• [^] # Re: geeks with guns

    Posté par . En réponse au journal Defective by design : backdoors NSA, le retour ?. Évalué à 7.

    Moi je serais presque d'accord avec toi : pas grave si l'état nous "espionne" MAIS, on considère comme un _crime_ le fait d'utiliser une information dans un but autre que celle pour laquelle elle est recueillie. Ce qui implique procès en assise pour les 2 parties prise la main dans le sac : le fonctionnaire et sa _hiérarchie_ si elle savait, le destinataire qui a bénéficié des informations avec des peines pouvant aller jusqu'à 30 ans de prison ferme et 30 millions d'amende (par cas).

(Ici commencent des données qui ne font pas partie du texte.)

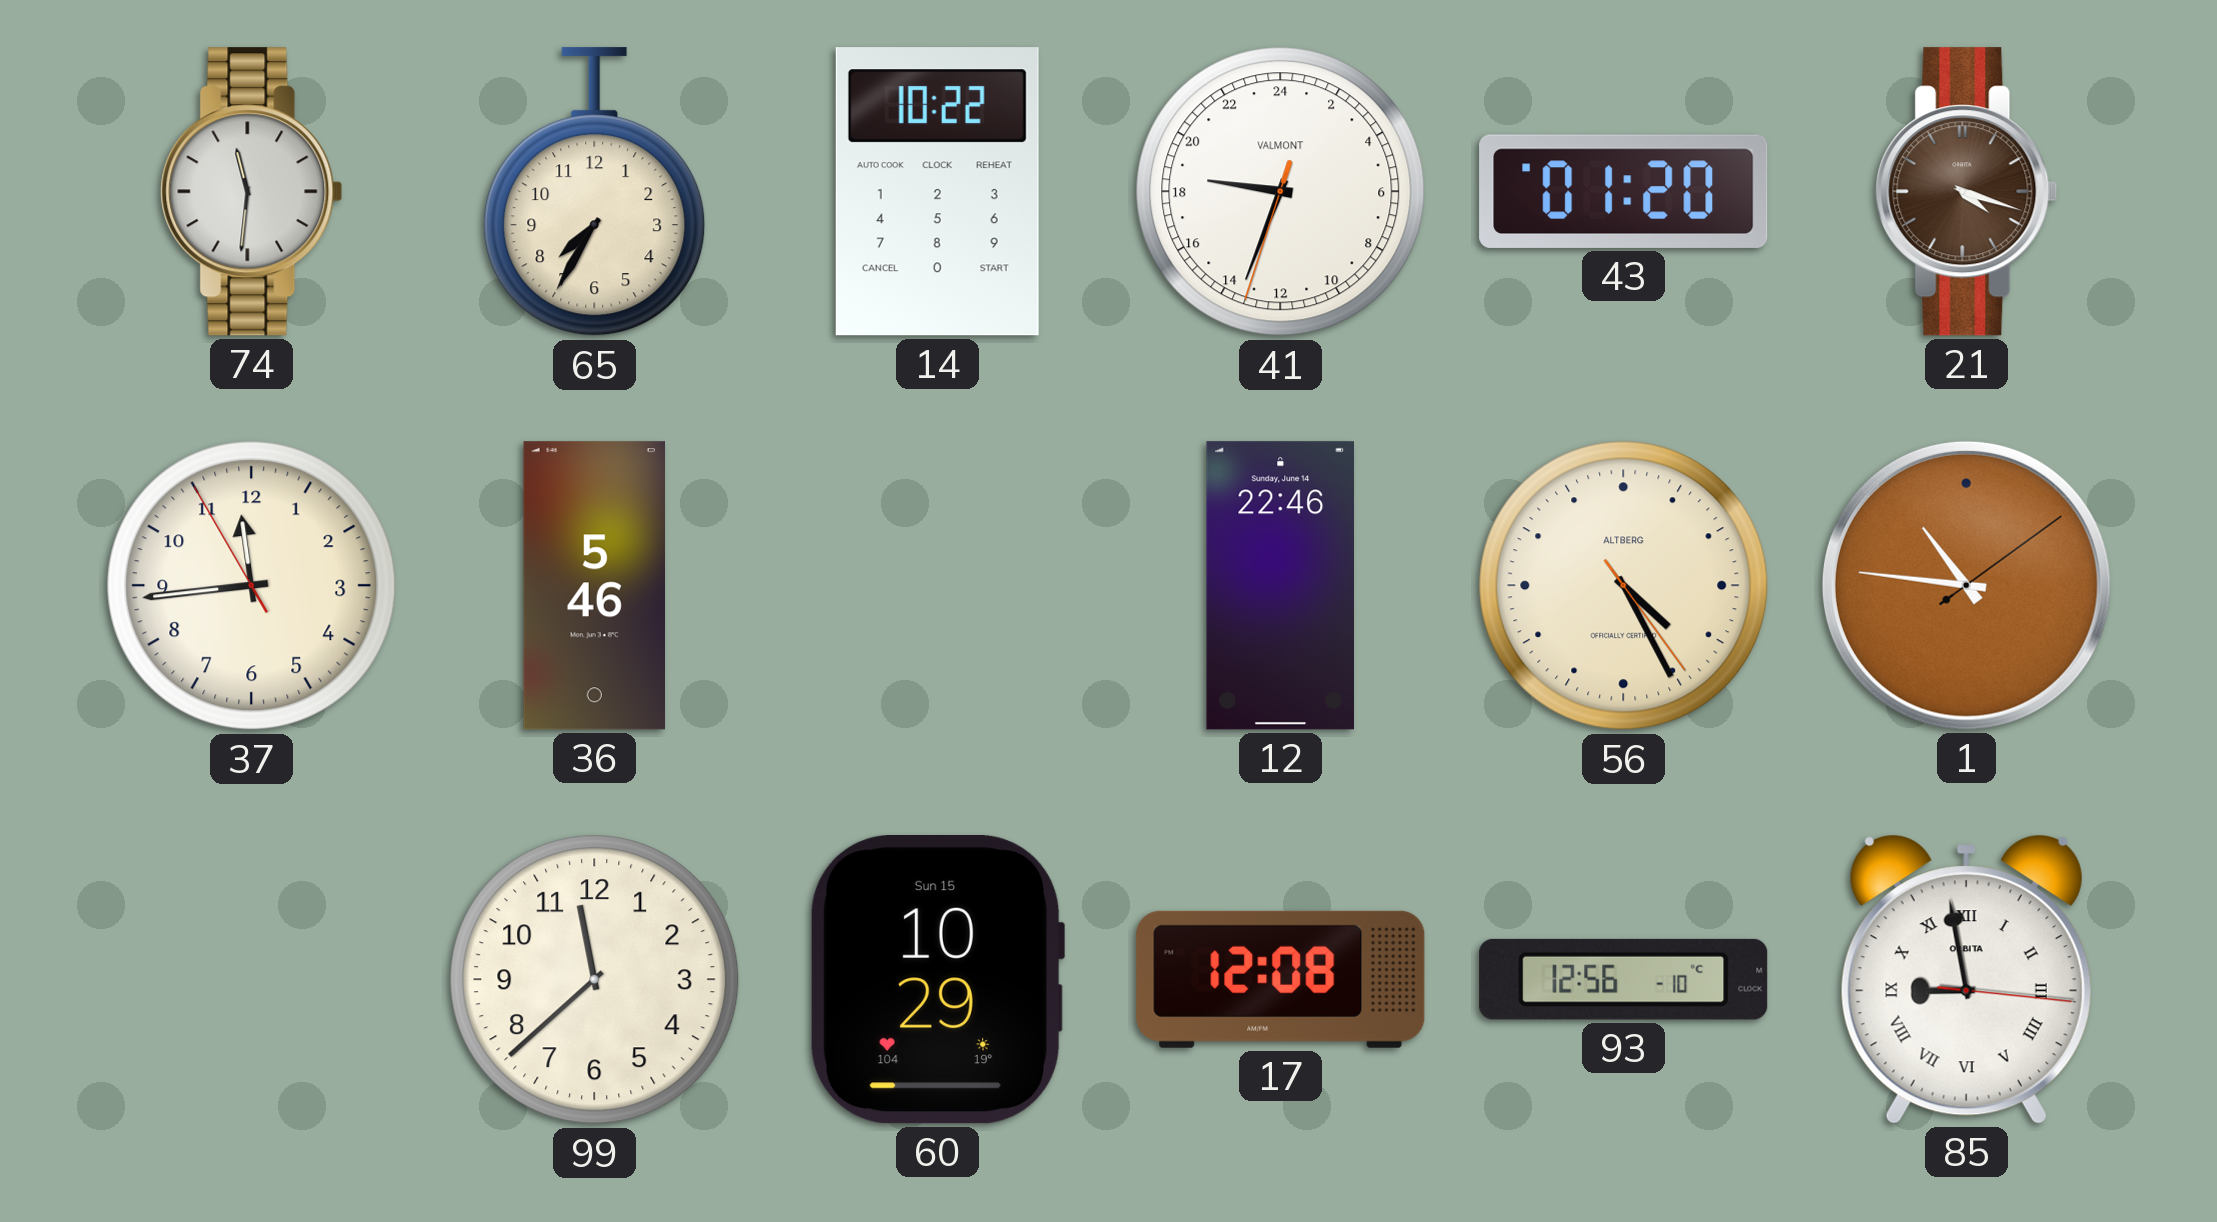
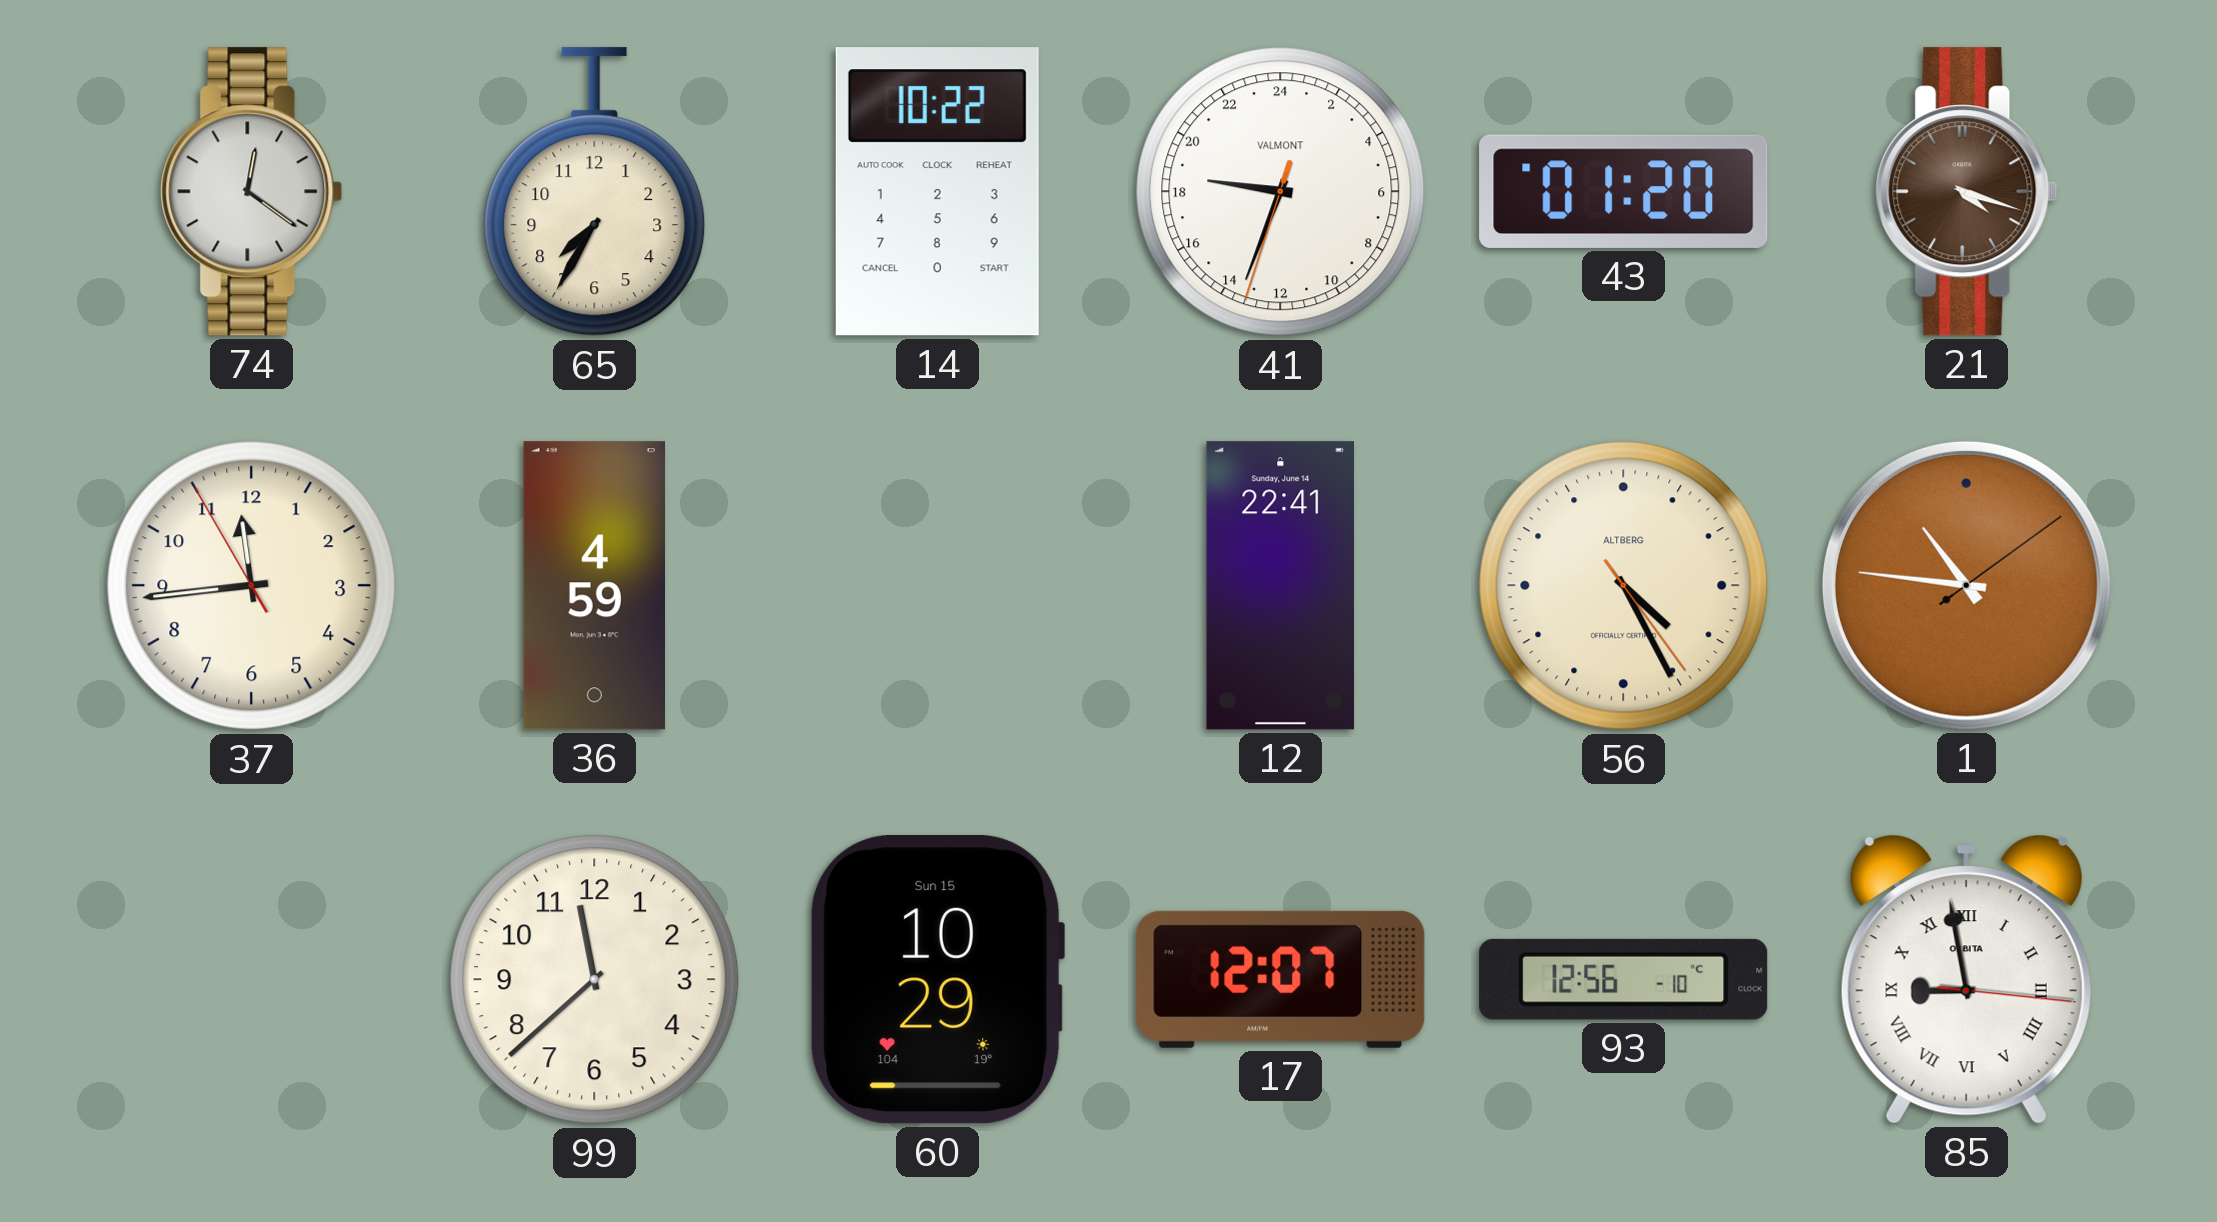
74: 11:31 -> 12:21
36: 5:46 -> 4:59
12: 22:46 -> 22:41
17: 12:08 -> 12:07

    Exemple la préfecture qui utilise un fichier scolaire pour "tracer" des roms ou des clandestins, c'est 30 ans de taules pour le directeur d'école qui a donné le fichier, 30 ans pour le fonctionnaire qui l'a demandé, 30 ans pour le préfet qui a mis en oeuvre cette démarche, et en assise, c'est à dire par un tribunal populaire. Ces peines pouvant être doublées pour tentatives de camouflage de l'infraction.

    Un exemple : carlita qui a eu accès à des documents sur la vie privé de rachida et de sa copine (écoute téléphonique par exemple), c'est 30 ans ferme.

    Moi cela ne me pose pas plus de soucis que cela, mais de la même manière que la PI est le nouvel eldorado (même la ville d'uderzo Fismes(51) à renoncée à mettre une marionnette astérixme et a gardé juste le chaudron et le menhir), les informations privés sont un droit inaliénable. Que pour des raisons 'valables' la puissance publique puisse y avoir accès soit, mais que le prix à payer pour l'abus soit très très fort et que la facilité à le punir soient constitutionnelle un droit reconnu et véritable, sans passe droit, même pour un président.